Archie Gray

Personal information
- Full name: Archibald Gray
- Date of birth: 18 April 1877
- Place of birth: Cadder, Scotland
- Date of death: 29 July 1943 (aged 66)
- Place of death: Paisley, Scotland
- Height: 5 ft 7 in (1.70 m)
- Position: Defender

Youth career
- Govan Columbia

Senior career*
- Years: Team / Apps / (Gls)
- Ashfield
- 1899–1904: Hibernian / 51 / (2)
- 1904–1912: Woolwich Arsenal / 184 / (0)
- 1912–1915: Fulham / 25 / (0)

International career
- 1903: Scottish League XI / 1 / (0)
- 1903: Scotland / 1 / (0)

= Archie Gray (footballer, born 1877) =

Scottish footballer

Archibald Gray (18 April 1877 – 29 July 1943) was a Scottish footballer who played as a defender.

Having lived in several places in the vicinity of Glasgow during his childhood, Gray began his career at Govan Columbia juveniles and Ashfield in the junior leagues, before joining Edinburgh side Hibernian in 1899. He spent five seasons with Hibs, winning the Scottish Cup in 1902. Gray made 18 league appearances and scored two goals as Hibs then won the Scottish Football League title in 1902–03. He also won his one and only cap for Scotland on 21 March 1903, against Ireland; Scotland lost 2–0. A week earlier, Gray had represented the Scottish League XI and again finished on the losing side, against the Irish League.
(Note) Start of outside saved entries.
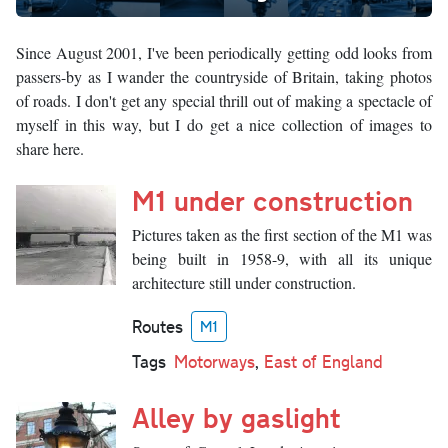
Since August 2001, I've been periodically getting odd looks from
passers-by as I wander the countryside of Britain, taking photos
of roads. I don't get any special thrill out of making a spectacle of
myself in this way, but I do get a nice collection of images to
share here.
M1 under construction
Pictures taken as the first section of the M1 was
being built in 1958-9, with all its unique
architecture still under construction.
Routes
M1
Tags
Motorways
,
East of England
Alley by gaslight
He was given one further opportunity to impress the selectors in the Home Scots v Anglo-Scots trial match in the same month, but was injured during the match.
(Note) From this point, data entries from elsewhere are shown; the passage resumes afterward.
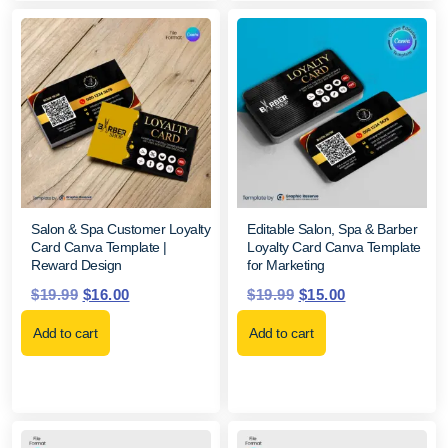
Salon & Spa Customer Loyalty
Editable Salon, Spa & Barber
Card Canva Template |
Loyalty Card Canva Template
Reward Design
for Marketing
$
19.99
$
16.00
$
19.99
$
15.00
Add to cart
Add to cart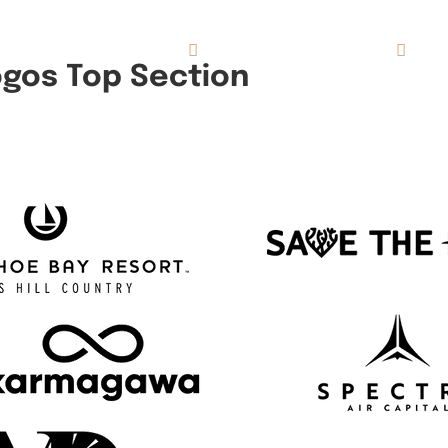
Concierge Services
Reviews
About
ogos Top Section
In the summer of 1904 Gray moved south to London to join Woolwich Arsenal, who had just been promoted to the First Division for the first time. Gray made his debut in Arsenal's very first First Division match, against Newcastle United on 3 September 1904 and immediately became the club's first-choice right back for the next five seasons; Woolwich Arsenal reached the semi-finals of the FA Cup twice (in 1905–06 and 1906–07), while in the League they usually occupied a comfortable spot in mid-table. Along with four other Gunners men – Roddy McEachrane, Tommy Hynds, Peter Kyle and Jimmy Sharp – Gray was invited to take part in the Anglo-Scots trial again in 1907, but he did not receive any further international honours subsequently (of the five, only Sharp did so).
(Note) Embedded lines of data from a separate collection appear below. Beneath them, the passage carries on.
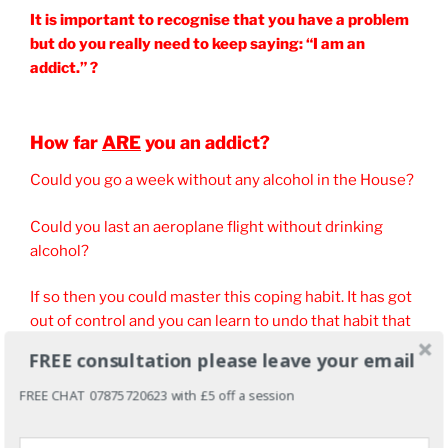
It is important to recognise that you have a problem
but do you really need to keep saying: “I am an
addict.” ?
How far
ARE
you an addict?
Could you go a week without any alcohol in the House?
Could you last an aeroplane flight without drinking
alcohol?
If so then you could master this coping habit. It has got
out of control and you can learn to undo that habit that
you created.
FREE consultation please leave your email
You can learn to either control it or stop drinking
FREE CHAT 07875720623 with £5 off a session
alcohol forever or just for now.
Gray lost his regular place to fellow Scot Duncan McDonald in 1909, but he returned to the team during the 1910–11 season. He played in both full back positions, often as cover for Joe Shaw. However, having passed the age of 30 he found his place came under threat from younger players such as John Peart, and he was largely left out in the 1911–12 season. He played his final first-class match for Arseanal, his 200th, against Notts County on 23 December 1911. In spring 1912 he was transferred for £250 to Second Division Fulham, where he played 25 matches in three seasons, before his retirement in 1915. He died in a traffic accident in 1943 while working as a chauffeur.